* [Dataset entries]
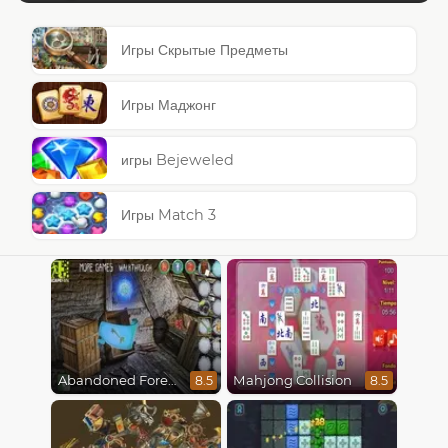
Игры Скрытые Предметы
Игры Маджонг
игры Bejeweled
Игры Match 3
Abandoned Forest House
Mahjong Collision
8.5
8.5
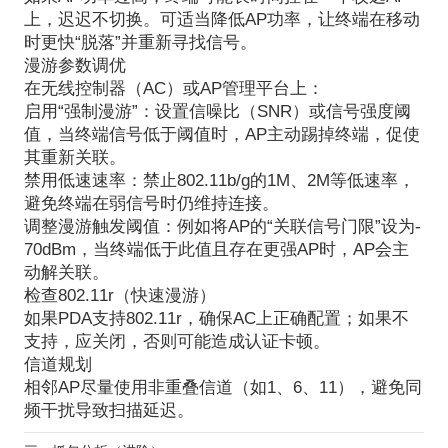
上，迟迟不切换。可适当降低AP功率，让终端在移动
时更快“脱落”并重新寻找信号。
漫游参数调优
在无线控制器（AC）或AP管理平台上：
启用“强制漫游”
：设置信噪比（SNR）或信号强度阈
值，当终端信号低于阈值时，AP主动踢掉终端，促使
其重新关联。
禁用低速速率
：禁止802.11b/g的1M、2M等低速率，
避免终端在弱信号时仍维持连接。
调整漫游触发阈值
：例如将AP的“关联信号门限”设为-
70dBm，当终端低于此值且存在更强AP时，AP会主
动解关联。
检查802.11r（快速漫游）
如果PDA支持802.11r，确保AC上正确配置；如果不
支持，应关闭，否则可能造成认证卡顿。
信道规划
相邻AP尽量使用
非重叠信道
（如1、6、11），避免同
频干扰导致扫描延迟。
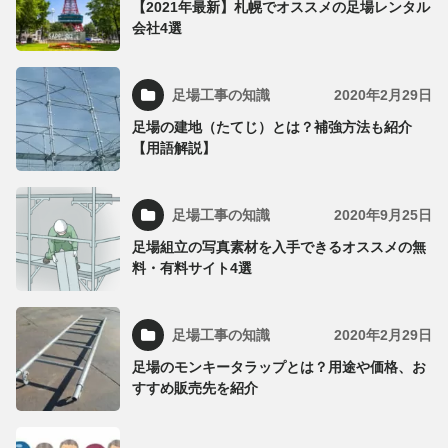
【2021年最新】札幌でオススメの足場レンタル
会社4選
足場工事の知識
2020年2月29日
足場の建地（たてじ）とは？補強方法も紹介
【用語解説】
足場工事の知識
2020年9月25日
足場組立の写真素材を入手できるオススメの無
料・有料サイト4選
足場工事の知識
2020年2月29日
足場のモンキータラップとは？用途や価格、お
すすめ販売先を紹介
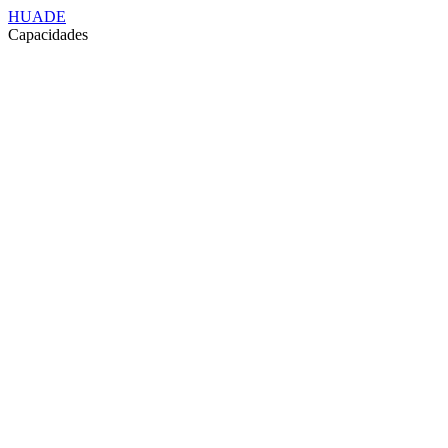
HUADE
Capacidades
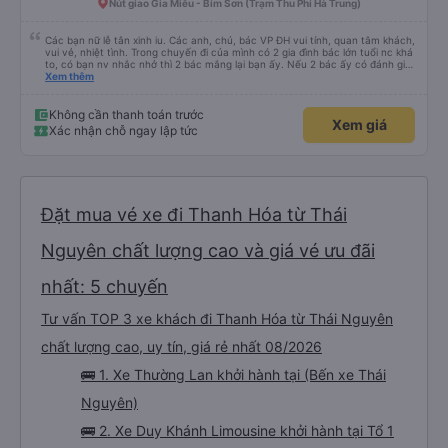
Nút giao Gia Miễu - Bỉm Sơn (Trạm Thu Phí Hà Trung)
Các bạn nữ lễ tân xinh iu. Các anh, chú, bác VP ĐH vui tính, quan tâm khách,
vui vẻ, nhiệt tình. Trong chuyến đi của mình có 2 gia đình bác lớn tuổi nc khá
to, có bạn nv nhắc nhở thì 2 bác mắng lại bạn ấy. Nếu 2 bác ấy có đánh giá
xấu thì mình ngược lại nha. Bạn ấy nhắc nhở rất đúng. 2 bác nói rất to. To
Xem thêm
đến lỗi mình ngủ còn mơ được câu chuyện các bác nói với nhau xuất hiện
trong giấc mơ của mình luôn. Nên nếu bạn ấy bị phản ánh thì đừng trừ lương
bạn ấy nha. Nếu bạn ấy bị trừ thì bảo bạn ấy liên hệ sđt của mình, mình hỗ
Không cần thanh toán trước
Xem giá
trợ ạ. Số mình đuôi 666, chuyến ĐH-NT ngày 16/1. À các bạn nữ lễ tân xinh
Xác nhận chỗ ngay lập tức
iu còn đổi cho mình phòng đơn sang đôi xong còn note là (một mình) yêu
luôn. Nhưng phòng đôi mà nằm một thì mỗi lần xe rẽ 1 cái là ✈️ Ít đi xe khách
nhưng đủ để đánh giá 10/10.
Đặt mua vé xe đi Thanh Hóa từ Thái
Nguyên chất lượng cao và giá vé ưu đãi
nhất: 5 chuyến
Tư vấn TOP 3 xe khách đi Thanh Hóa từ Thái Nguyên
chất lượng cao, uy tín, giá rẻ nhất 08/2026
🚌 1. Xe Thường Lan khởi hành tại (Bến xe Thái
Nguyên)
🚌 2. Xe Duy Khánh Limousine khởi hành tại Tổ 1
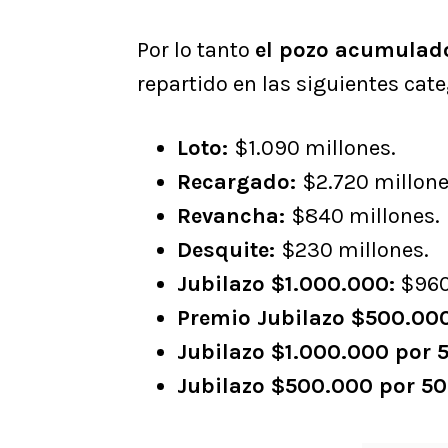
Por lo tanto
el pozo acumulado
repartido en las siguientes cate
Loto:
$1.090 millones.
Recargado:
$2.720 millone
Revancha:
$840 millones.
Desquite:
$230 millones.
Jubilazo $1.000.000:
$960
Premio Jubilazo $500.00
Jubilazo $1.000.000 por 
Jubilazo $500.000 por 5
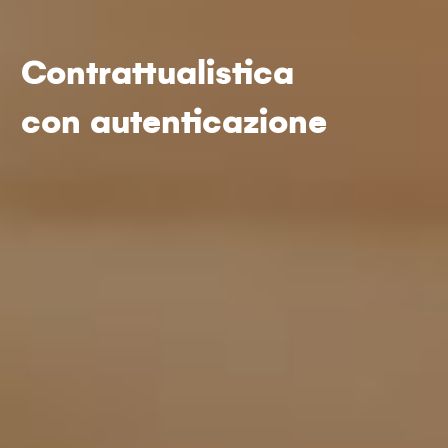
Contrattualistica
con autenticazione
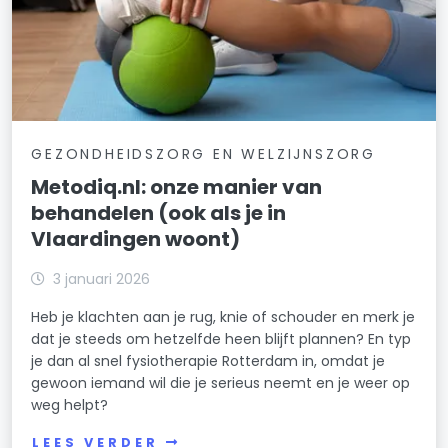
GEZONDHEIDSZORG EN WELZIJNSZORG
Metodiq.nl: onze manier van
behandelen (ook als je in
Vlaardingen woont)
3 januari 2026
Heb je klachten aan je rug, knie of schouder en merk je
dat je steeds om hetzelfde heen blijft plannen? En typ
je dan al snel fysiotherapie Rotterdam in, omdat je
gewoon iemand wil die je serieus neemt en je weer op
weg helpt?
LEES VERDER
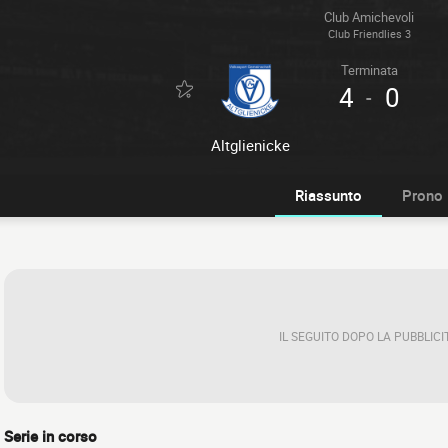
Club Amichevoli
Club Friendlies 3
Terminata
4
0
-
Altglienicke
Riassunto
Prono
IL SEGUITO DOPO LA PUBBLICI
Serie in corso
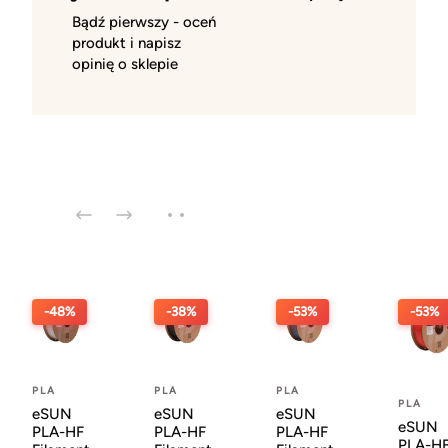
Bądź pierwszy - oceń
produkt i napisz
opinię o sklepie
-48%
-38%
-53%
-53%
PLA
PLA
PLA
PLA
eSUN
eSUN
eSUN
eSUN
PLA-HF
PLA-HF
PLA-HF
PLA-H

* [Exercise details] Return all lines from the material that contain "khách".

* [Solution below]
Các bạn nữ lễ tân xinh iu. Các anh, chú, bác VP ĐH vui tính, quan tâm khách,
luôn. Nhưng phòng đôi mà nằm một thì mỗi lần xe rẽ 1 cái là ✈️ Ít đi xe khách
Tư vấn TOP 3 xe khách đi Thanh Hóa từ Thái Nguyên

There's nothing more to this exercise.